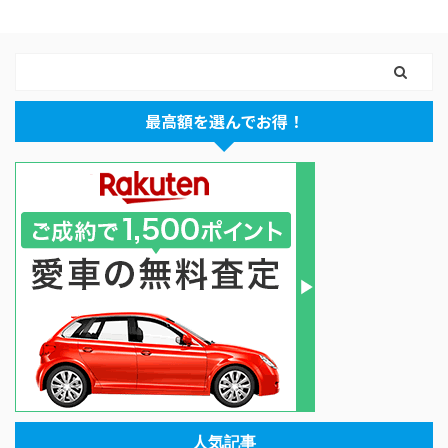
最高額を選んでお得！
人気記事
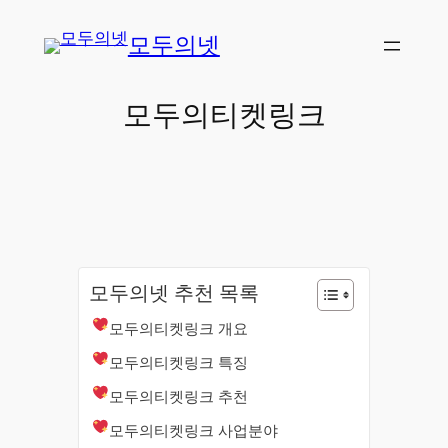
콘
모두의넷
텐
츠
로
모두의티켓링크
바
로
가
기
모두의넷 추천 목록
모두의티켓링크 개요
모두의티켓링크 특징
모두의티켓링크 추천
모두의티켓링크 사업분야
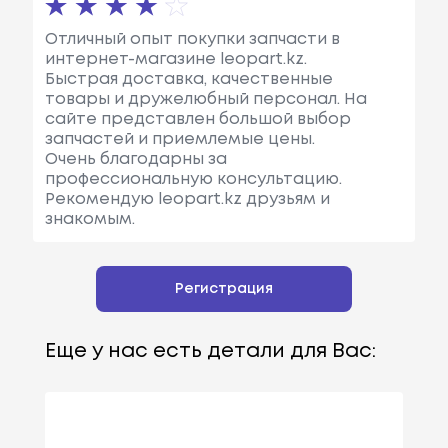
Отличный опыт покупки запчасти в
интернет-магазине leopart.kz.
Быстрая доставка, качественные
товары и дружелюбный персонал. На
сайте представлен большой выбор
запчастей и приемлемые цены.
Очень благодарны за
профессиональную консультацию.
Рекомендую leopart.kz друзьям и
знакомым.
Регистрация
Еще у нас есть детали для Вас:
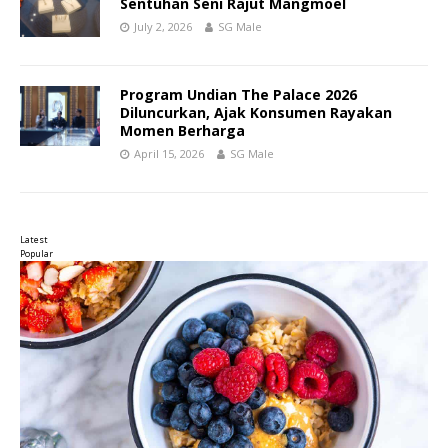
Sentuhan Seni Rajut Mangmoel
July 2, 2026
SG Male
Program Undian The Palace 2026
Diluncurkan, Ajak Konsumen Rayakan
Momen Berharga
April 15, 2026
SG Male
Latest
Popular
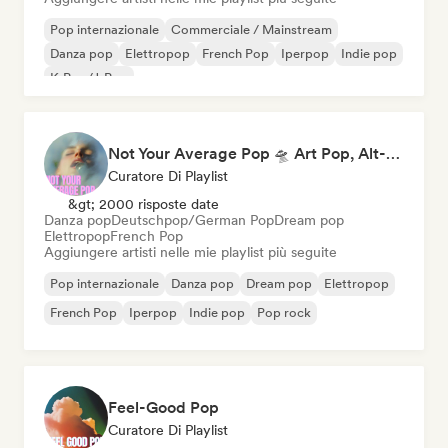
Pop internazionale
Commerciale / Mainstream
Danza pop
Elettropop
French Pop
Iperpop
Indie pop
K-Pop/J-Pop
Not Your Average Pop 🛸 Art Pop, Alt-Pop & Indie Pop
Curatore Di Playlist
&gt; 2000 risposte date
Danza pop
Deutschpop/German Pop
Dream pop
Elettropop
French Pop
Aggiungere artisti nelle mie playlist più seguite
Pop internazionale
Danza pop
Dream pop
Elettropop
French Pop
Iperpop
Indie pop
Pop rock
Feel-Good Pop
Curatore Di Playlist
....
= What is being asked =
Transcribe the lines above exactly, setting aside any picture among them.

= Expected answer =
最高額を選んでお得！
人気記事
콘
모두의넷
텐
츠
로
모두의티켓링크
바
로
가
기
모두의넷 추천 목록
모두의티켓링크 개요
모두의티켓링크 특징
모두의티켓링크 추천
모두의티켓링크 사업분야
Отличный опыт покупки запчасти в
интернет-магазине leopart.kz.
Быстрая доставка, качественные
товары и дружелюбный персонал. На
сайте представлен большой выбор
запчастей и приемлемые цены.
Очень благодарны за
профессиональную консультацию.
Рекомендую leopart.kz друзьям и
знакомым.
Регистрация
Еще у нас есть детали для Вас:
Sentuhan Seni Rajut Mangmoel
July 2, 2026
SG Male
Program Undian The Palace 2026
Diluncurkan, Ajak Konsumen Rayakan
Momen Berharga
April 15, 2026
SG Male
Latest
Popular
Pop internazionale
Commerciale / Mainstream
Danza pop
Elettropop
French Pop
Iperpop
Indie pop
K-Pop/J-Pop
Not Your Average Pop 🛸 Art Pop, Alt-Pop & Indie Pop
Curatore Di Playlist
&gt; 2000 risposte date
Danza pop
Deutschpop/German Pop
Dream pop
Elettropop
French Pop
Aggiungere artisti nelle mie playlist più seguite
Pop internazionale
Danza pop
Dream pop
Elettropop
French Pop
Iperpop
Indie pop
Pop rock
Feel-Good Pop
Curatore Di Playlist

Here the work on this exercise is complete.